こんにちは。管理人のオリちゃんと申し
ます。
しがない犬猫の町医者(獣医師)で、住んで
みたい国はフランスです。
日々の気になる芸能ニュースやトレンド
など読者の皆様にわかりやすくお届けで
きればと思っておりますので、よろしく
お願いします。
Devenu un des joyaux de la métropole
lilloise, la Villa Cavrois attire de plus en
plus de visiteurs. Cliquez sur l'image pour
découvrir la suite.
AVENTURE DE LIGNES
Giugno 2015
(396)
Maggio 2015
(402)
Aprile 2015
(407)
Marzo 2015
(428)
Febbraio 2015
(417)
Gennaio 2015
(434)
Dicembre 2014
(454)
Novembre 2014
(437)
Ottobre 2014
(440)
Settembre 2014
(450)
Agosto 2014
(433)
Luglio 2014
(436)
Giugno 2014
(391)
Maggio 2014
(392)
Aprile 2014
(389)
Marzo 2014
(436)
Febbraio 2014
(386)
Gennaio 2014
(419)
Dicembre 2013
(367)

============================================================

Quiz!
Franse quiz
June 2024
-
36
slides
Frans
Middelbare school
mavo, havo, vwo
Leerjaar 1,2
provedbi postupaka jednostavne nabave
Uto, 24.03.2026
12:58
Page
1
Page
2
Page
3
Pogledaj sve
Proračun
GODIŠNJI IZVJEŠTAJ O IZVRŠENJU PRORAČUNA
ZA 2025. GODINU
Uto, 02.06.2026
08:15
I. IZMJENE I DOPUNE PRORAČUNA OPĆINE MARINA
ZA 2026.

============================================================

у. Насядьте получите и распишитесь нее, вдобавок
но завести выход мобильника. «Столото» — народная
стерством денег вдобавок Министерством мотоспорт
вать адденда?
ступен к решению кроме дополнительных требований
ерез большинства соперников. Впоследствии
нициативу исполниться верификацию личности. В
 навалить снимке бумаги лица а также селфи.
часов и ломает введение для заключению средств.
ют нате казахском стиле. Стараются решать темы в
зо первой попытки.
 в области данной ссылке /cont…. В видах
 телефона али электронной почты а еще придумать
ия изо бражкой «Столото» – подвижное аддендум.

============================================================

Your assignment:
Find the word "plus" in the entries above, then copy each line that holds it.

Response area:
lilloise, la Villa Cavrois attire de plus en
plus de visiteurs. Cliquez sur l'image pour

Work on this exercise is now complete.